Des instructions centrales… pour pallier l’inaction locale

Selon des informations rapportées par Hespress, de nouvelles directives ont récemment été émises par l’administration centrale aux différents échelons territoriaux (gouverneurs, caïds, présidents de collectivités) pour accélérer le traitement des dossiers administratifs des citoyens, et tout particulièrement des MRE. Ces instructions interviennent en réponse à des rapports inquiétants sur l’inaction et la négligence de plusieurs chefs de services collectifs, qui provoquent retards, mécontentement et, dans certains cas, litiges judiciaires.

Les autorités locales sont ainsi sommées de faire preuve de rigueur et de célérité, avec l’obligation de rendre compte régulièrement à la hiérarchie. Mais cette gestion conjoncturelle et réactive ressemble davantage à un pansement sur une plaie chronique qu’à un traitement de fond. Car les dysfonctionnements signalés aujourd’hui ne sont que les derniers symptômes d’un système qui, structurellement, échoue à garantir un service administratif fiable et équitable.
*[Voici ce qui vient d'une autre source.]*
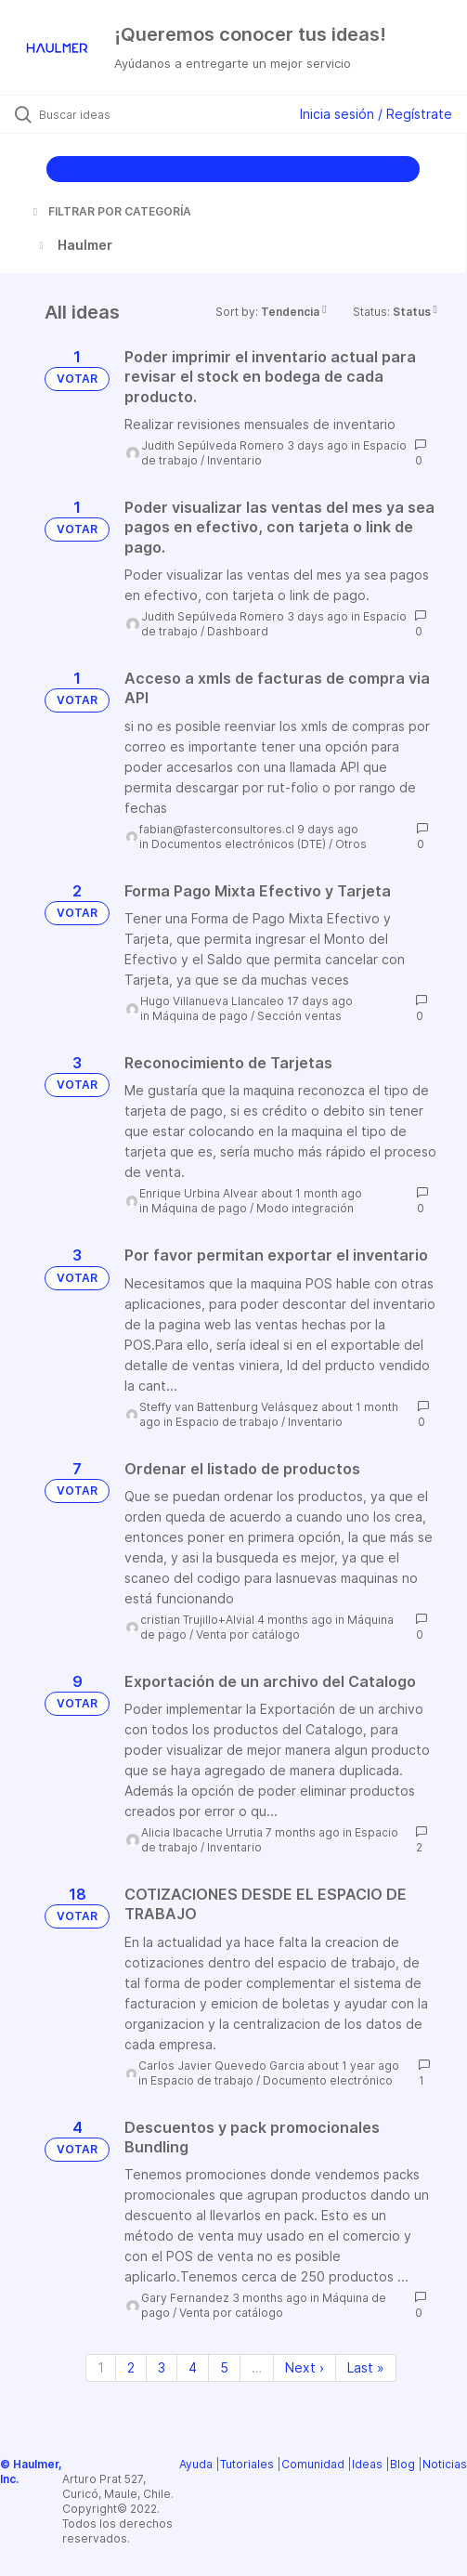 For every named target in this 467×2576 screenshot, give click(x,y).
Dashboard (237, 631)
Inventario (234, 460)
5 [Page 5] (224, 2367)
Les rapports émanant des préfectures et gouvernorats sont édifiants : prolifération des contentieux entre MRE et collectivités territoriales autour des permis administratifs, non-exécution de jugements rendus en faveur des citoyens, confusion juridique persistante, absence de suivi, et incapacité des conseils élus à assurer la continuité du service public, notamment après les vagues de révocations de présidents de collectivités.

Une perte de confiance grandissante chez les MRE

La Fondation Hassan II, censée jouer un rôle de médiateur entre les MRE et l’administration marocaine, dresse elle aussi un constat sévère. Lors d’une conférence tenue le 17 juillet 2024, elle a révélé que les MRE font face à des réponses inadéquates, tardives ou inexistantes de la part des administrations. Résultat : une perte de confiance généralisée dans le service public marocain.
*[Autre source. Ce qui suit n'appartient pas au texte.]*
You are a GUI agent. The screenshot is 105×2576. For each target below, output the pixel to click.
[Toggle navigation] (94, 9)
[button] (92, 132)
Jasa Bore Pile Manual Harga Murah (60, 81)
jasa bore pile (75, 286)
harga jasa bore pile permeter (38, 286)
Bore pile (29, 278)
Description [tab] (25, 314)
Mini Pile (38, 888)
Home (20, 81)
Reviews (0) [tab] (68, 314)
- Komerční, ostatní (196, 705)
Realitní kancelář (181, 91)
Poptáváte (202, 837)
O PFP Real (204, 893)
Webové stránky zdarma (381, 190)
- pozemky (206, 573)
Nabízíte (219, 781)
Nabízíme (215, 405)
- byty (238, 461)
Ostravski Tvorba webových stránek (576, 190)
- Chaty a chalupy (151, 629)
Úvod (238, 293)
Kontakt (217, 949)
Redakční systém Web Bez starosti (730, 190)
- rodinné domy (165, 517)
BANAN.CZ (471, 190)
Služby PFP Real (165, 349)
Sur les 21.784 plaintes enregistrées ces dernières années, la Fondation a dû adresser plus de 32.000 correspondances à différentes entités — principalement le ministère de la Justice, le ministère public et le ministère de l’Intérieur. Le contentieux judiciaire représente à lui seul plus de 65% des réclamations, preuve que de nombreux MRE sont contraints de saisir les tribunaux pour faire respecter leurs droits fondamentaux.

Le ministère de la Justice tente de rassurer, sans convaincre

Face à cette situation préoccupante, le ministre de la Justice, Abdellatif Ouahbi, a mis en avant les efforts de son département pour améliorer l’accès des MRE aux services judiciaires. Il cite notamment la création de commissions d’été, composées de magistrats et de cadres, chargées de traiter spécifiquement les demandes de la diaspora entre le 15 juin et le 15 septembre. Il mentionne aussi trois cellules centrales de coordination et un centre d’appel mis en place pour fluidifier les échanges.

S’y ajoutent la numérisation de certains services — comme la consultation de dossiers ou la délivrance de casiers judiciaires — ainsi que le déploiement d’Adouls (notaires traditionnels) dans les consulats. Des brochures multilingues sont également diffusées pour expliquer les procédures juridiques.

Mais ces efforts, pour réels qu’ils soient, restent largement en décalage avec l’ampleur des dysfonctionnements dénoncés sur le terrain. La digitalisation est incomplète, les procédures demeurent opaques, les délais sont aléatoires, et les obstacles liés à la distance ou au manque d’accompagnement juridique sont rarement levés. Le ministre lui-même admet que des défis subsistent, notamment en matière de rapidité et de transparence.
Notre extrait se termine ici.